Live Demo: SEO Performance Analysis Tool

Source Code: GitHub Repository

Screenshots

  1. Main Interface: Clean and intuitive interface for URL and keyword input
    Main Interface

  2. Lighthouse Analysis: Complex web scraping in action, showing performance metrics
    Lighthouse Results

  3. Competitor Analysis: AI-powered competitor content comparison
    Competitor Analysis

  4. Content Analysis: Detailed content optimization recommendations
    Content Analysis

How I Used Bright Data

1. Complex Web Scraping with Scraping Browser

The tool leverages Bright Data's Scraping Browser to handle complex, JavaScript-heavy websites:

# lighthouse.py
def get_lighthouse(target_url: str):
    sbr_connection = ChromiumRemoteConnection(SBR_WEBDRIVER, 'goog', 'chrome')
    driver = Remote(sbr_connection, options=ChromeOptions())

    try:
        # Navigate to PageSpeed Insights
        encoded_url = f"https://pagespeed.web.dev/analysis?url={target_url}"
        driver.get(encoded_url)

        # Challenge 1: Wait for dynamic content loading
        WebDriverWait(driver, 60).until(
            EC.presence_of_element_located((By.CLASS_NAME, "lh-report"))
        )

        # Challenge 2: Handle tab switching for desktop analysis
        desktop_tab = WebDriverWait(driver, 20).until(
            EC.element_to_be_clickable((By.ID, "desktop_tab"))
        )
        actions = ActionChains(driver)
        actions.move_to_element(desktop_tab).click().perform()

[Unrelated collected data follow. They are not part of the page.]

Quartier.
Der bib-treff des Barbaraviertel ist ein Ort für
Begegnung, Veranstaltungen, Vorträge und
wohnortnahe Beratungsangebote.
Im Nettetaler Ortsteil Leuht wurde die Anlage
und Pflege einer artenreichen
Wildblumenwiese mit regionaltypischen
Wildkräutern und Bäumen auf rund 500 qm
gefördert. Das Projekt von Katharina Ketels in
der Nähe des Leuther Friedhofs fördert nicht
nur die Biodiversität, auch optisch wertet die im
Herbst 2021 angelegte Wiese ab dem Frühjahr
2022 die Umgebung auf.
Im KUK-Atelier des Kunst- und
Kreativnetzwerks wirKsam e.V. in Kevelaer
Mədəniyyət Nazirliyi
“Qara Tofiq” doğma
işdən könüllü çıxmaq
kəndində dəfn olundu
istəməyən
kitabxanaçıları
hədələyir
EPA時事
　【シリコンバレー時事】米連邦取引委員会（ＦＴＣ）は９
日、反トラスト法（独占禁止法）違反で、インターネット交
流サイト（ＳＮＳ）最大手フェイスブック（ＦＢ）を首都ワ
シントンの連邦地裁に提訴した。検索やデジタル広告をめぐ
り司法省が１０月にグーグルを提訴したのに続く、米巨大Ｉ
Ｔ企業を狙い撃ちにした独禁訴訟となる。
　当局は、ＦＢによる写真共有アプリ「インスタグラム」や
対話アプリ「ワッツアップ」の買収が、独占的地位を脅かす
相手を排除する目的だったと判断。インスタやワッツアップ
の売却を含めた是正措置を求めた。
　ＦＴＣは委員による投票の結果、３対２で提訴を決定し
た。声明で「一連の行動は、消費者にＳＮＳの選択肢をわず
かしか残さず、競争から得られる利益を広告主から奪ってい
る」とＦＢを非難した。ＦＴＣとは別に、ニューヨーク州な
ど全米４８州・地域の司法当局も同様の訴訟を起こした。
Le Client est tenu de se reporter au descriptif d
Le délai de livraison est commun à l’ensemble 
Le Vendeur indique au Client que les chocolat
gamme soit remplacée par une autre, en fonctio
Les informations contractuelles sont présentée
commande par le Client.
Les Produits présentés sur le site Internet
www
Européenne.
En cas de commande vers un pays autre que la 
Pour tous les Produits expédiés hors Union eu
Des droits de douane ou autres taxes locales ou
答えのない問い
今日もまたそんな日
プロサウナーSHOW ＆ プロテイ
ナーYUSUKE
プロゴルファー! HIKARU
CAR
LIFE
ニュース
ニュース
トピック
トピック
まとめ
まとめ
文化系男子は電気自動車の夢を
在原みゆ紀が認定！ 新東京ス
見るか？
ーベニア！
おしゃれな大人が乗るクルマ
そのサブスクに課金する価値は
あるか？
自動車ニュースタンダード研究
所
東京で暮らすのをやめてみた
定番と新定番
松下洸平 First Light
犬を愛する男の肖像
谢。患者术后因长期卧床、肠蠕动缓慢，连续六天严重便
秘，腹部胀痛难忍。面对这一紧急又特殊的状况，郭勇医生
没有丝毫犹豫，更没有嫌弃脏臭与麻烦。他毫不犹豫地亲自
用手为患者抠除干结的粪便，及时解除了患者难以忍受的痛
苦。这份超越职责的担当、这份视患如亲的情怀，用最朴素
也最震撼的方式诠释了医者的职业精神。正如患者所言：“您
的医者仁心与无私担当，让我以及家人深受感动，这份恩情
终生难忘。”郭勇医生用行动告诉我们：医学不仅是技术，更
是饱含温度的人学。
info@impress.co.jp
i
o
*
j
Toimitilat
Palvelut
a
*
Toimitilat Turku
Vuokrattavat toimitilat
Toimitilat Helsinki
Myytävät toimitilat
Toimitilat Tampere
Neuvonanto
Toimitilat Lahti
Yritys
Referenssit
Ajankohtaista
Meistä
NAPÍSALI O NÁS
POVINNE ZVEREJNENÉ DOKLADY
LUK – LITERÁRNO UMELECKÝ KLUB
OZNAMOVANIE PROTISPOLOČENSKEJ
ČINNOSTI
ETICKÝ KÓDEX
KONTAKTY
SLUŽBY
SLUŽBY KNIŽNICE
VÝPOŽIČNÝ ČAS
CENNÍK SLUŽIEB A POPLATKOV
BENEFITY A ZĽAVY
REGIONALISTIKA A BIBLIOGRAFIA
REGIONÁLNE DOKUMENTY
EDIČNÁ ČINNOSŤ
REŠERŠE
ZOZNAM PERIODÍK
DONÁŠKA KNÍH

        # Challenge 3: Verify report content changed
        WebDriverWait(driver, 20).until(
            lambda driver: driver.find_element(By.CLASS_NAME, "lh-report").text != report_text
        )
Enter fullscreen mode Exit fullscreen mode

Challenges Overcome:

  • Handling dynamic JavaScript content on PageSpeed Insights
  • Managing complex user interactions (tab switching between mobile/desktop)
  • Extracting structured data from interactive reports

2. Web Unlocker for Competitor Analysis

Used Bright Data's Web Unlocker to access competitor content reliably:

# compare_pages.py - Competitor Content Access
def fetch_html_content(url: str) -> tuple:
    try:
        # Ensure the URL has a proper scheme
        if not url.startswith(('http://', 'https://')):
            url = 'https://' + url

        # Brightdata API configuration
        api_url = "https://api.brightdata.com/request"
        headers = {
            "Content-Type": "application/json",
            "Authorization": f"Bearer {get_api_key('BRIGHTDATA_API_KEY')}"
        }
        payload = {
            "zone": "web_unlocker1",
            "url": url,
            "format": "raw"
        }

        # Make request to Brightdata API
        response = requests.post(api_url, json=payload, headers=headers)

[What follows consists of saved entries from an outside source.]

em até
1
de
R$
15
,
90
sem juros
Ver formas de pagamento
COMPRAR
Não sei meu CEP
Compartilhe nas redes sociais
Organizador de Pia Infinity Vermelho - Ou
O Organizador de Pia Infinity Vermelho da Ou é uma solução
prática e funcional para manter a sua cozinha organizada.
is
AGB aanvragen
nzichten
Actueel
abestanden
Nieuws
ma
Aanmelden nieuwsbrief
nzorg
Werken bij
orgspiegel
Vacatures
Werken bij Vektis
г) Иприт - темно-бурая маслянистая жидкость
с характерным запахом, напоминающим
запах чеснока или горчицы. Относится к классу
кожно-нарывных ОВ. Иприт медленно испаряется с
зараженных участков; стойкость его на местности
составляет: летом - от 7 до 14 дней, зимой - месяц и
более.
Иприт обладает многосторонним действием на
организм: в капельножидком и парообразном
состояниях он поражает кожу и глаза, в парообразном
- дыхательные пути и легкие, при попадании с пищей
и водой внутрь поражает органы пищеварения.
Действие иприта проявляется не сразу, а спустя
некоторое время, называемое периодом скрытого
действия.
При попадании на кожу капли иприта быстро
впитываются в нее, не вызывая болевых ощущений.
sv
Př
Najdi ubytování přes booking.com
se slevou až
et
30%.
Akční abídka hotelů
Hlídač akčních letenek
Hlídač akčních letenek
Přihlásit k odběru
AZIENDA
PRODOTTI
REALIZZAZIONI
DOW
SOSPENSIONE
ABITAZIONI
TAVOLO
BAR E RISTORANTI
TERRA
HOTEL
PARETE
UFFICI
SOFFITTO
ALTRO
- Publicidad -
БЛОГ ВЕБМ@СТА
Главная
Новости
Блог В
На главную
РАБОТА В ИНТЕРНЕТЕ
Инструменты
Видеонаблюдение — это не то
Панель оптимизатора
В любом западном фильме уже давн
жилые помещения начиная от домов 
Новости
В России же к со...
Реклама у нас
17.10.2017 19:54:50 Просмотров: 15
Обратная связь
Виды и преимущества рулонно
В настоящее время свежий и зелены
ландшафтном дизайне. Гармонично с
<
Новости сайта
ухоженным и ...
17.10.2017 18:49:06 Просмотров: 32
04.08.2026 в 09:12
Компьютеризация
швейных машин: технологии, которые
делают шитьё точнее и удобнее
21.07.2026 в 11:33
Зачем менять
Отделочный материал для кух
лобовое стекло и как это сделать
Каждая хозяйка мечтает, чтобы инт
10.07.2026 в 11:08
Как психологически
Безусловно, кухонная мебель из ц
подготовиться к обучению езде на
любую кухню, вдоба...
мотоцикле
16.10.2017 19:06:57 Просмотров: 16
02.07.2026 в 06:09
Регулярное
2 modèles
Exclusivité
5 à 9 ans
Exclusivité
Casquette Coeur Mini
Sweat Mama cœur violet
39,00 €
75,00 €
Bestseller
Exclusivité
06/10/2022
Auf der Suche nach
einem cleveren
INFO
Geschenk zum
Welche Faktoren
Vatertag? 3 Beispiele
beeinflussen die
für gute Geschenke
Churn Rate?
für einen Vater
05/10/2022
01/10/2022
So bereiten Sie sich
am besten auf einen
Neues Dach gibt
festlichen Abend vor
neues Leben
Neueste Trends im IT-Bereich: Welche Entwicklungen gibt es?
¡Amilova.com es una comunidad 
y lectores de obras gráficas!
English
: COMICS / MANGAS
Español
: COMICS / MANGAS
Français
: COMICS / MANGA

        if response.status_code == 200:
            html_content = response.text
            soup = BeautifulSoup(html_content, 'html.parser')
            tags = soup.find_all(['h1', 'h2', 'h3', 'p'])
            collected_html = ''.join(str(tag) for tag in tags)
            return url, collected_html
    except Exception as e:
        print(f"Error fetching HTML content from {url}: {e}")
        return url, None
Enter fullscreen mode Exit fullscreen mode

3. SERP API for Competitor Discovery

Integrated Bright Data's SERP API to identify top competitors:

# compare_pages.py - Competitor Discovery
def get_top_competitor(keyword: str, our_domain: str) -> str:
    try:
        url = "https://api.brightdata.com/request"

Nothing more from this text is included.